Robert Tisserand, a longtime  aromatherapy expert, recommends the following dilutions. They have served me well.

Facial application: 1% dilution-one drop per teaspoon of carrier.

Daily topical use on the body: 2% dilution-two drops per teaspoon of carrier.

Treating temporary symptoms: 3% to 10% dilution- three to ten drops per teaspoon of carrier.

   We all have that friend who has thousands of dollars in essential oils. I actually have a few friends whose oil collections blow my mind! Being a bit of a minimalist means my collection is conservative in contrast, but I still have a nice grouping of oils. Aside from the occasional blend, I tend to use the same oils year after year. The companies I use sell their most popular basic oils in kits as well as individually.  Read below to learn about the essential oils that have provided us with the most benefit.


Lavender is the crown jewel of my oil collection. If you want to begin with one oil, I strongly recommend lavender. Lavender is the go to oil for cuts, sunburn, and other skin irritations.  Lavender reduces healing time and lessens discomfort. I recently learned of a study where lavender was helpful for many with migraines. I also love diffusing 3-5 drops at bedtime for relaxation.Peppermint:

Peppermint oil is something we use frequently. When I have a headache, I immediately place a few drops of peppermint in the diffuser, and rub  one drop into my scalp. Peppermint hasn’t worked on  migraines but takes the edge off while waiting for your medicine to kick in.  Since discovering peppermint, I have never  taken medicine for a high fever, instead I topically apply peppermint.Eucalyptus:  Eucalyptus is an old classic for breathing that can be diffused for a cold, or allergy season.


Frankincense is used for fine lines, relaxation, meditation, and inflammation. I use it topically and in the diffuser.

Citrus Oils (lemon, lime, orange):

I love citrus oils. They are emotionally uplifiting, and make great air fresheners. They’re also pretty inexpensive. Citrus oils have a way of enhancing and lightening the scents of stronger oils. I love adding citrus oils when diffusing frankincense and cedarwood. Citrus oils also blend wonderfully with mint essential oils. Be wary of using some on your skin as they may increase photosensitivity.

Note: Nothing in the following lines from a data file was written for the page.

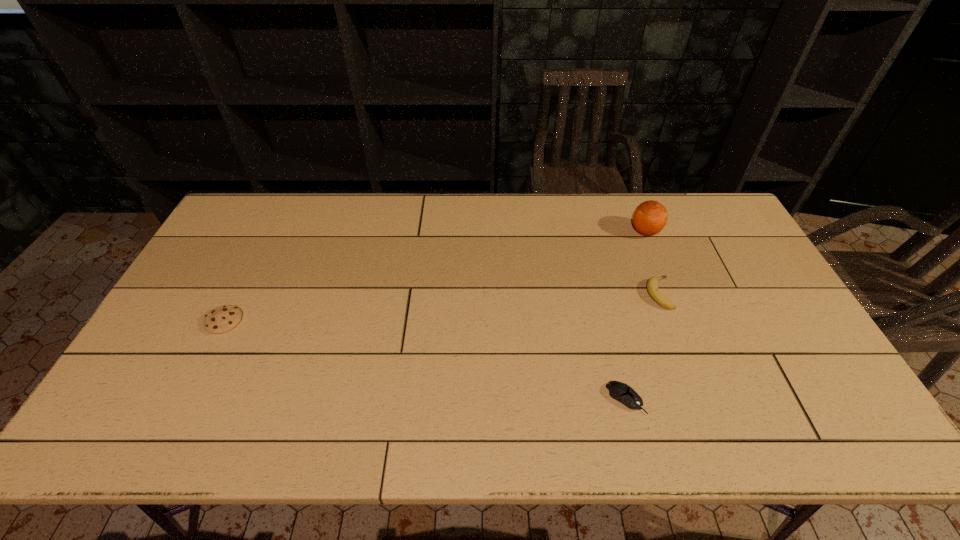 The width and height of the screenshot is (960, 540). What are the coordinates of `the closest object to the leftmost object` in the screenshot? It's located at pyautogui.click(x=619, y=391).

Identify the location of vacant space that satisfies the following two spatial constraints: 1. on the back side of the second object from left to right; 2. on the left side of the banana. The width and height of the screenshot is (960, 540). (599, 293).

Find the location of a particular element. free point that satisfies the following two spatial constraints: 1. on the front side of the computer mouse; 2. on the right side of the cookie is located at coordinates (184, 399).

Where is `vacant space that satisfies the following two spatial constraints: 1. on the back side of the computer mouse; 2. on the right side of the banana`? vacant space that satisfies the following two spatial constraints: 1. on the back side of the computer mouse; 2. on the right side of the banana is located at coordinates (599, 293).

Find the location of a particular element. This screenshot has height=540, width=960. vacant region that satisfies the following two spatial constraints: 1. on the back side of the banana; 2. on the right side of the leftmost object is located at coordinates (238, 293).

I want to click on free space that satisfies the following two spatial constraints: 1. on the back side of the third object from right to left; 2. on the left side of the farthest object, so click(x=584, y=232). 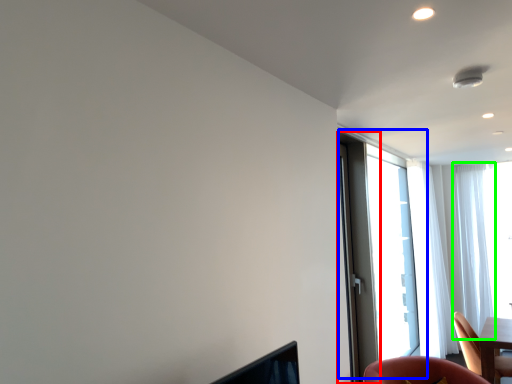 Question: Which object is the closest to the screen door (highlighted by a red box)? Choose among these: window (highlighted by a blue box) or curtain (highlighted by a green box).

Choices:
 (A) window
 (B) curtain

Answer: (A) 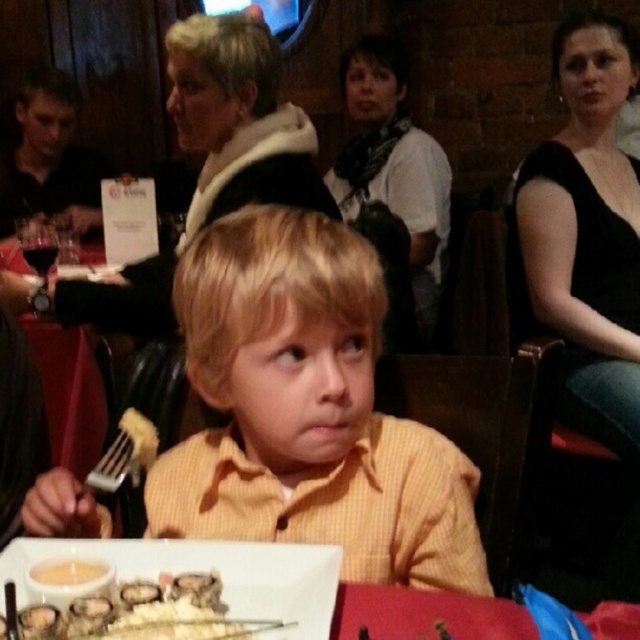 Question: Which is farther from the yellow cheese at lower left?

Choices:
 (A) yellow striped shirt at center
 (B) white ceramic plate at lower center

Answer: (A)

Question: Observing the image, what is the correct spatial positioning of yellow striped shirt at center in reference to yellow cheese at lower left?

Choices:
 (A) right
 (B) left

Answer: (A)

Question: Which of the following is the closest to the observer?

Choices:
 (A) (42, 566)
 (B) (221, 250)
 (C) (225, 572)

Answer: (A)

Question: Is yellow striped shirt at center bigger than yellow cheese at lower left?

Choices:
 (A) no
 (B) yes

Answer: (B)

Question: Among these points, which one is farthest from the camera?

Choices:
 (A) (61, 570)
 (B) (332, 576)

Answer: (B)

Question: Does white ceramic plate at lower center appear on the left side of yellow cheese at lower left?

Choices:
 (A) no
 (B) yes

Answer: (A) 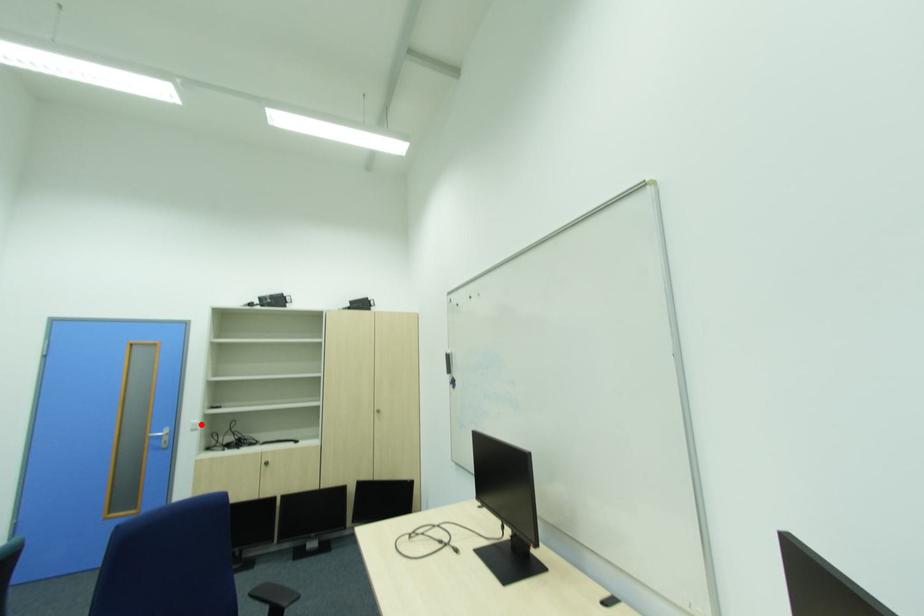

Oregano oil and it’s component carvacrol have been shown to kill bacteria and viruses in test tubes and in mice. Oregano oil kills microbes that many hand sanitizers cannot. While I don’t take this oil internally I use it for everyday cleaning,  inhalation during a cold, and as an addition it to my hand sanitizer. Oregano is a “hot” oil, meaning it’s  quite strong and will burn if applied to the skin without sufficient dilution. Oregano has quite the strong scent; for this reason I add some citrus oil when using it.
 Clove oil is our go to for toothaches or sore throats. It’s high in eugenol which serves as an oral numbing agent. It’s also quite strong so be sure to dilute it before use.
   Thieves (YL) and OnGuard (DT) :
 these are wellness blends. Both have bases of cinnamon and clove.  Many diffuse these when they are unwell. These blends have been proven to kill germs when diffused, but in a small area. Many clean with these oils, but I prefer to diffuse them or take  few drops diluted in honey if I have a cold. As an added bonus, both of these blends  smell like autumn heaven! They are simalar, but both wonderful.
   I hope this information will serve you well in your exploration of essential oils. I encourage you to do your research and gather your information from reputable sources.